To better understand this, we will explain everything with an example. In the example, we’ll build model-free and model-based RL for tennis games. To build the model, we need an environment for the policy to get implemented. However we won’t build the environment in this article, we’ll import one to use for our program.

model based free RL

Pytennis environment

We’ll use the Pytennis environment to build a model-free and model-based RL system.

A tennis game requires the following:

  1. 2 players which implies 2 agents.
  2. A tennis lawn – main environment.
  3. A single tennis ball.
  4. Movement of the agents left-right (or right-left direction). 

The Pytennis environment specifications are:

  1. There are 2 agents (2 players) with a ball.
  2. There’s a tennis field of dimension (x, y) – (300, 500)
  3. The ball was designed to move on a straight line, such that agent A decides a target point between x1 (0) and x2 (300) of side B (Agent B side), therefore it displays the ball 50 different times with respect to an FPS of 20. This makes the ball move in a straight line from source to destination. This also applies to agent B.
  4. Movement of Agent A and Agent B is bound between (x1= 100, to x2 = 600).
  5. Movement of the ball is bound along the y-axis (y1 = 100 to y2 = 600).
  6. Movement of the ball is bound along the x-axis (x1 = 100, to x2 = 600).

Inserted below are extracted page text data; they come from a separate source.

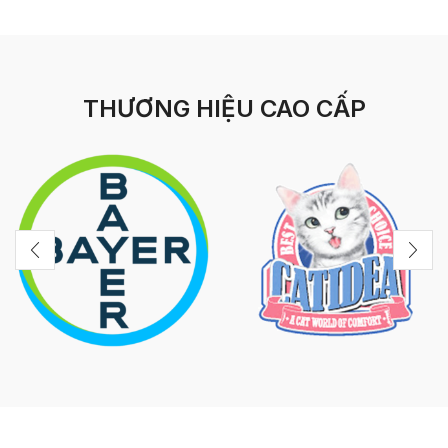
THƯƠNG HIỆU CAO CẤP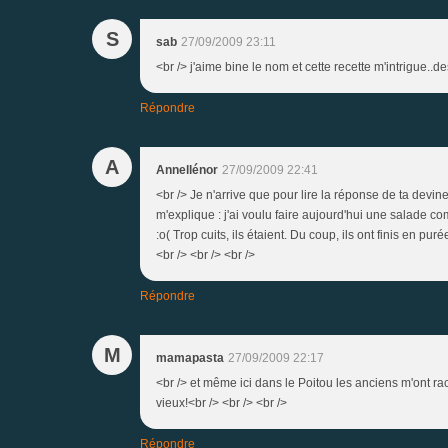
S
sab
27/09/2009 23:11
<br /> j'aime bine le nom et cette recette m'intrigue..d
Répondre
A
Annellénor
27/09/2009 22:41
<br /> Je n'arrive que pour lire la réponse de ta devinet
m'explique : j'ai voulu faire aujourd'hui une salade co
:o( Trop cuits, ils étaient. Du coup, ils ont finis en puré
<br /> <br /> <br />
Répondre
M
mamapasta
27/09/2009 22:17
<br /> et même ici dans le Poitou les anciens m'ont racont
vieux!<br /> <br /> <br />
Répondre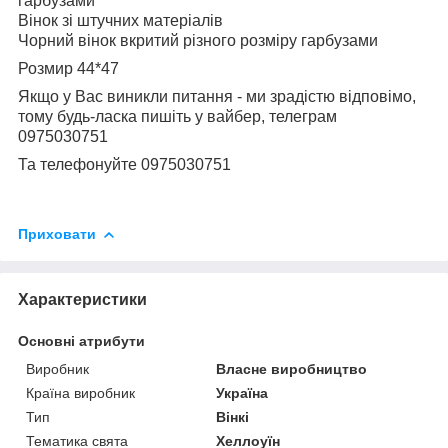
гарбузами
Вінок зі штучних матеріалів
Чорний вінок вкритий різного розміру гарбузами
Розмир 44*47
Якщо у Вас виникли питання - ми зрадістю відповімо,
тому будь-ласка пишіть у вайбер, телеграм
0975030751
Та телефонуйте 0975030751
Приховати
Характеристики
Основні атрибути
Виробник
Власне виробництво
Країна виробник
Україна
Тип
Вінкі
Тематика свята
Хеллоуїн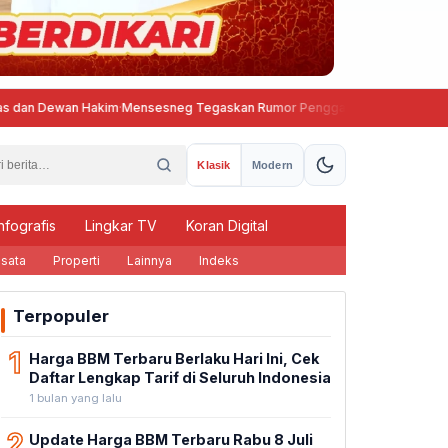
wan Hakim
·
Mensesneg Tegaskan Rumor Penggantian Kapolri Tidak Benar
Klasik
Modern
nfografis
Lingkar TV
Koran Digital
sata
Properti
Lainnya
Indeks
Terpopuler
1
Harga BBM Terbaru Berlaku Hari Ini, Cek
Daftar Lengkap Tarif di Seluruh Indonesia
1 bulan yang lalu
2
Update Harga BBM Terbaru Rabu 8 Juli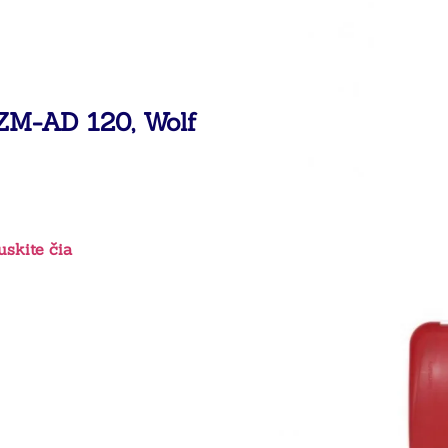
ZM-AD 120, Wolf
skite čia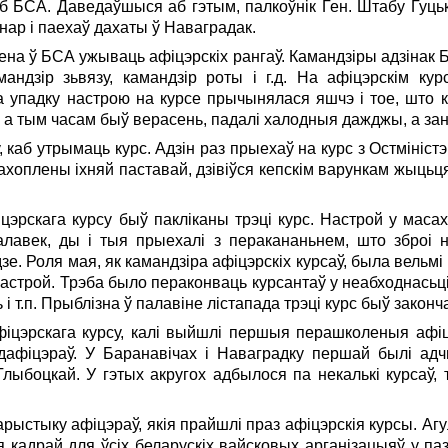
БСА. Даведаўшыся аб гэтым, палкоўнік Ген. Штабу Гуцько
нар i паехаў дахаты ў Наваградак.
а ў БСА ужываць афіцэрскіх рангаў. Камандзіры адзінак Б
андзір зьвязу, камандзір роты i г.д. На афіцэрскім курс
 упадку настрою на курсе прычынялася яшчэ i тое, што к
 а тым часам быў верасень, падалі халодныя дажджы, а зан
 каб утрымаць курс. Адзін раз прыехаў на курс з Остміністэ
хоплены іхняй паставай, дзівіўся кепскім варункам жыцьця
цэрскага курсу быў пакліканы трэці курс. Настрой у масах 
алавек, ды i тыя прыехалі з перакананьнем, што зброі 
дзе. Роля мая, як камандзіра афіцэрскіх курсаў, была вельмі
настрой. Трэба было пераконваць курсантаў у неабходнасьці
 т.п. Прыблізна ў палавіне лістапада трэці курс быў законч
фіцэрскага курсу, калі выйшлі першыя перашколеныя афі
дафіцэраў. У Баранавічах i Наваградку першай былі адч
Глыбоцкай. У гэтых акругох адбылося па некалькі курсаў
тарыстыку афіцэраў, якія прайшлі праз афіцэрскія курсы. А
ся кадрай для ўсіх беларускіх вайсковых арганізацыяў у 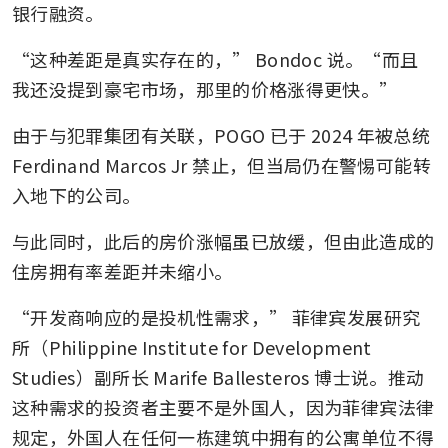
银行融资。
“这种差距是真实存在的，” Bondoc 说。“而且
我还没提到豪宅市场，那里的价格涨得更快。”
由于与犯罪集团有关联，POGO 已于 2024 年被总统 
Ferdinand Marcos Jr 禁止，但当局仍在警惕可能转
入地下的公司。
与此同时，此后的房价涨幅虽已放缓，但由此造成的
住房拥有率差距并未缩小。
“开发商响应的是投机性需求，” 菲律宾发展研究
所（Philippine Institute for Development 
Studies）副所长 Marife Ballesteros 博士说。推动
这种需求的投资者主要不是外国人，因为菲律宾法律
规定，外国人在任何一栋建筑中拥有的公寓单位不得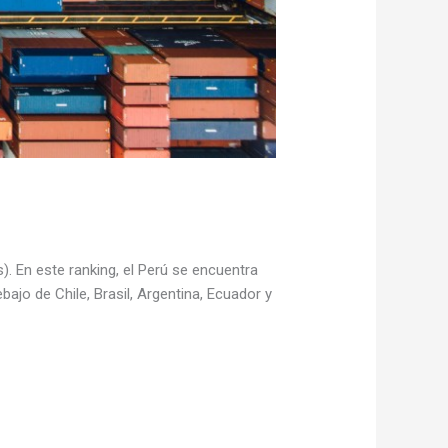
). En este ranking, el Perú se encuentra
jo de Chile, Brasil, Argentina, Ecuador y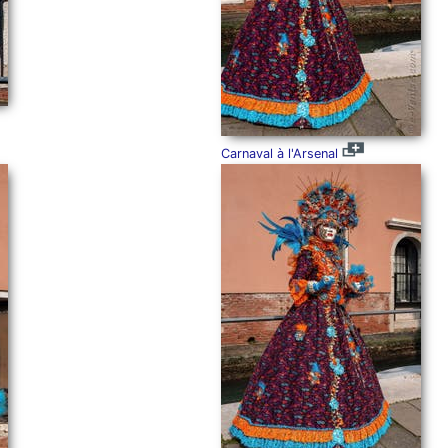
Carnaval à l'Arsenal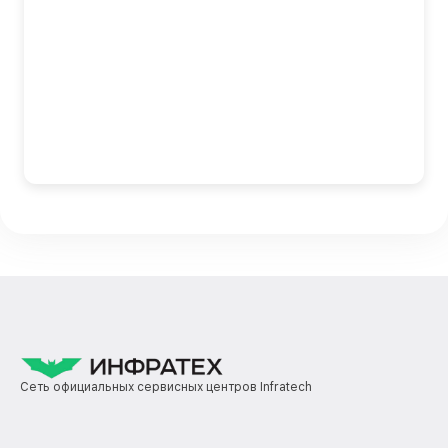
Сеть официальных сервисных центров Infratech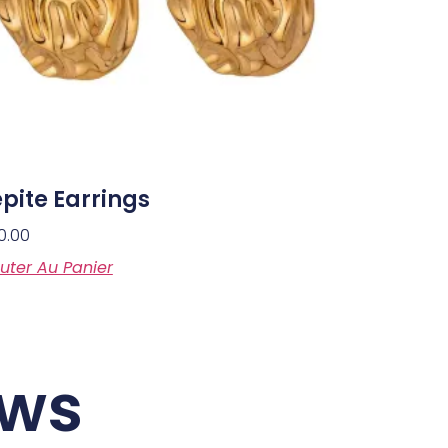
pite Earrings
0.00
uter Au Panier
ews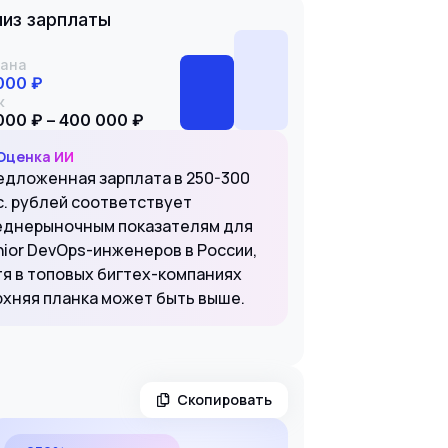
из зарплаты
ана
000 ₽
к
000 ₽ – 400 000 ₽
Оценка ИИ
едложенная зарплата в 250-300
с. рублей соответствует
еднерыночным показателям для
nior DevOps-инженеров в России,
тя в топовых бигтех-компаниях
рхняя планка может быть выше.
Скопировать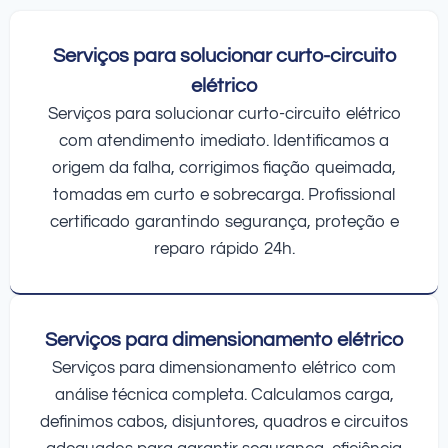
Serviços para solucionar curto-circuito
elétrico
Serviços para solucionar curto-circuito elétrico
com atendimento imediato. Identificamos a
origem da falha, corrigimos fiação queimada,
tomadas em curto e sobrecarga. Profissional
certificado garantindo segurança, proteção e
reparo rápido 24h.
Serviços para dimensionamento elétrico
Serviços para dimensionamento elétrico com
análise técnica completa. Calculamos carga,
definimos cabos, disjuntores, quadros e circuitos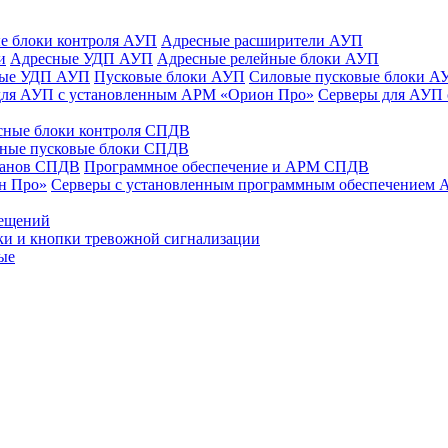
е блоки контроля АУП
Адресные расширители АУП
и
Адресные УДП АУП
Адресные релейные блоки АУП
ные УДП АУП
Пусковые блоки АУП
Силовые пусковые блоки А
для АУП с установленным АРМ «Орион Про»
Серверы для АУП
сные блоки контроля СПДВ
ные пусковые блоки СПДВ
панов СПДВ
Программное обеспечение и АРМ СПДВ
н Про»
Серверы с установленным программным обеспечением
мещений
ки и кнопки тревожной сигнализации
ые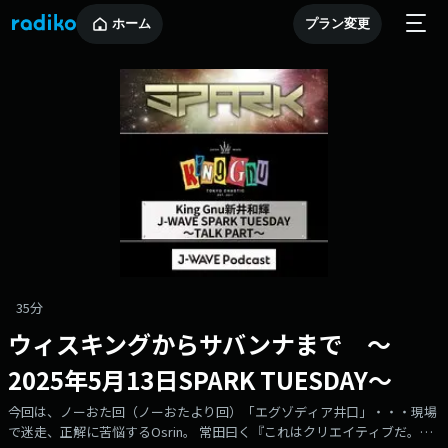
ホーム
プラン変更
35分
ウィスキングからサバンナまで ～
2025年5月13日SPARK TUESDAY～
今回は、ノーおた回（ノーおたより回）「エグゾディア井口」・・・現場
で迷走、正解に苦悩するOsrin。 常田曰く『これはクリエイティブだ。』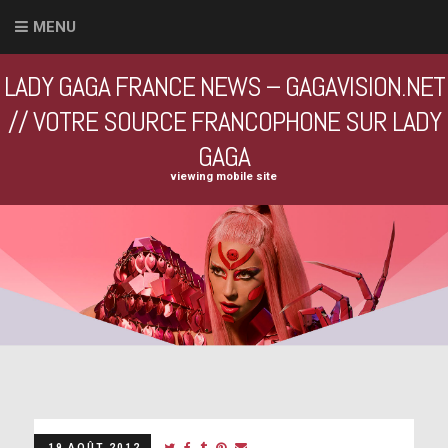
MENU
LADY GAGA FRANCE NEWS – GAGAVISION.NET
// VOTRE SOURCE FRANCOPHONE SUR LADY
GAGA
viewing mobile site
19 AOÛT 2012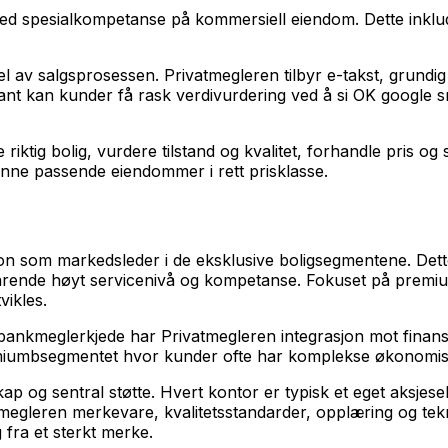
d spesialkompetanse på kommersiell eiendom. Dette inklude
 av salgsprosessen. Privatmegleren tilbyr e-takst, grundig
ant kan kunder få rask verdivurdering ved å si OK googl
riktig bolig, vurdere tilstand og kvalitet, forhandle pris og
finne passende eiendommer i rett prisklasse.
jon som markedsleder i de eksklusive boligsegmentene. Dett
lsvarende høyt servicenivå og kompetanse. Fokuset på premi
vikles.
bankmeglerkjede har Privatmegleren integrasjon mot finansie
i premiumbsegmentet hvor kunder ofte har komplekse økonomis
ap og sentral støtte. Hvert kontor er typisk et eget aksje
egleren merkevare, kvalitetsstandarder, opplæring og tekno
fra et sterkt merke.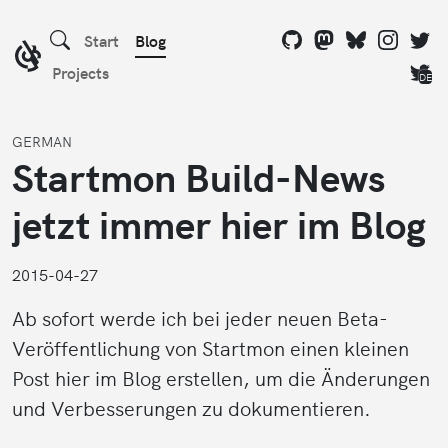
Start
Blog
Projects
DE
GERMAN
Startmon Build-News
jetzt immer hier im Blog
2015-04-27
Ab sofort werde ich bei jeder neuen Beta-
Veröffentlichung von Startmon einen kleinen
Post hier im Blog erstellen, um die Änderungen
und Verbesserungen zu dokumentieren.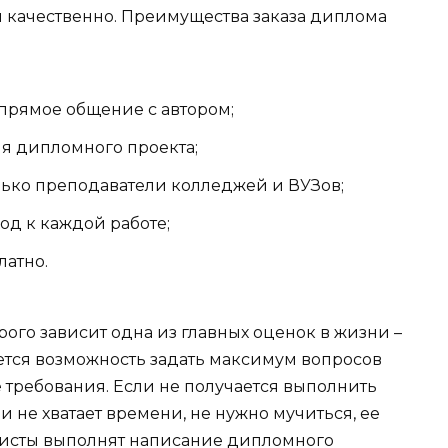
и качественно. Преимущества заказа диплома
прямое общение с автором;
я дипломного проекта;
лько преподаватели колледжей и ВУЗов;
од к каждой работе;
латно.
рого зависит одна из главных оценок в жизни –
ется возможность задать максимум вопросов
 требования. Если не получается выполнить
 не хватает времени, не нужно мучиться, ее
листы выполнят написание дипломного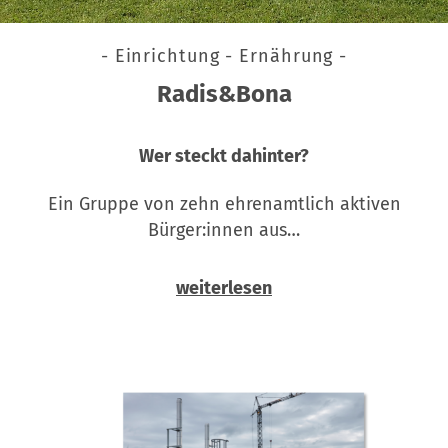
- Einrichtung - Ernährung -
Radis&Bona
Wer steckt dahinter?
Ein Gruppe von zehn ehrenamtlich aktiven
Bürger:innen aus…
weiterlesen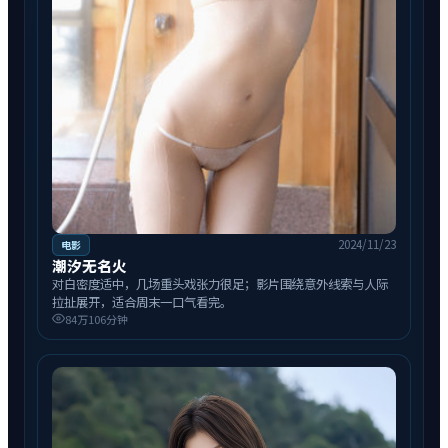
2024/11/23
电影
潮汐无名火
对白密度适中，几场重头戏张力很足；影片围绕意外线索与人际
拉扯展开，适合周末一口气看完。
84万
106分钟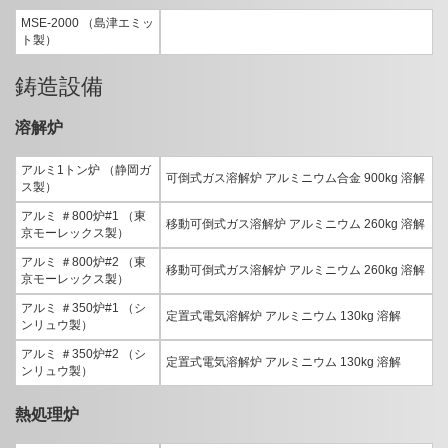
MSE-2000 （島津エミッ
ト製）
鋳造設備
溶解炉
アルミ1トン炉 （静岡ガ
可倒式ガス溶解炉 アルミニウム合金 900kg 溶解
ス製）
アルミ ＃800炉#1 （東
移動可倒式ガス溶解炉 アルミニウム 260kg 溶解
京モーレックス製）
アルミ ＃800炉#2 （東
移動可倒式ガス溶解炉 アルミニウム 260kg 溶解
京モーレックス製）
アルミ ＃350炉#1 （シ
定置式電気溶解炉 アルミニウム 130kg 溶解
ンリュウ製）
アルミ ＃350炉#2 （シ
定置式電気溶解炉 アルミニウム 130kg 溶解
ンリュウ製）
熱処理炉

Pytennis is an environment that mimics real-life tennis situations. As shown below, the image on the left is a model-free Pytennis game, and the one on the right is model-based. 

pytennis model free
pytennis model based

Discrete mathematical approach to playing tennis – model-free Reinforcement Learning

Why “discrete mathematical approach to playing tennis”? Because this method is a logical implementation of the Pytennis environment. 

The code below shows us the implementation of the ball movement on the lawn. You can find the source code here. 

import time
import numpy as np
import pygame
import sys

 
from pygame.locals import *
pygame.init()
 
 
class Network:
   def __init__(self, xmin, xmax, ymin, ymax):
       """
       xmin: 150,
       xmax: 450,
       ymin: 100,
       ymax: 600
       """
 
       self.StaticDiscipline = {
           'xmin': xmin,
           'xmax': xmax,
           'ymin': ymin,
           'ymax': ymax
       }
 
   def network(self, xsource, ysource=100, Ynew=600, divisor=50):  
       """
       For Network A
       ysource: will always be 100
       xsource: will always be between xmin and xmax (static discipline)
       For Network B
       ysource: will always be 600
       xsource: will always be between xmin and xmax (static discipline)
       """
 
       while True:
           ListOfXsourceYSource = []
           Xnew = np.random.choice([i for i in range(
               self.StaticDiscipline['xmin'], self.StaticDiscipline['xmax'])], 1)
           
 
           source = (xsource, ysource)
           target = (Xnew[0], Ynew)
 
           
           slope = (ysource - Ynew)/(xsource - Xnew[0])
           intercept = ysource - (slope*xsource)
           if (slope != np.inf) and (intercept != np.inf):
               break
           else:
               continue
 
       
       
       XNewList = [xsource]
 
       if xsource < Xnew:
           differences = Xnew[0] - xsource
           increment = differences / divisor
           newXval = xsource
           for i in range(divisor):
 
               newXval += increment
               XNewList.append(int(newXval))
       else:
           differences = xsource - Xnew[0]
           decrement = differences / divisor
           newXval = xsource
           for i in range(divisor):
 
               newXval -= decrement
               XNewList.append(int(newXval))
 
       
       yNewList = []
       for i in XNewList:
           findy = (slope * i) + intercept  
           yNewList.append(int(findy))
 
       ListOfXsourceYSource = [(x, y) for x, y in zip(XNewList, yNewList)]
 
       return XNewList, yNewList

Here is how this works once the networks are initialized (Network A for Agent A and Network B for Agent B):

net = Network(150, 450, 100, 600)
NetworkA = net.network(300, ysource=100, Ynew=600)  
NetworkB = net.network(200, ysource=600, Ynew=100)  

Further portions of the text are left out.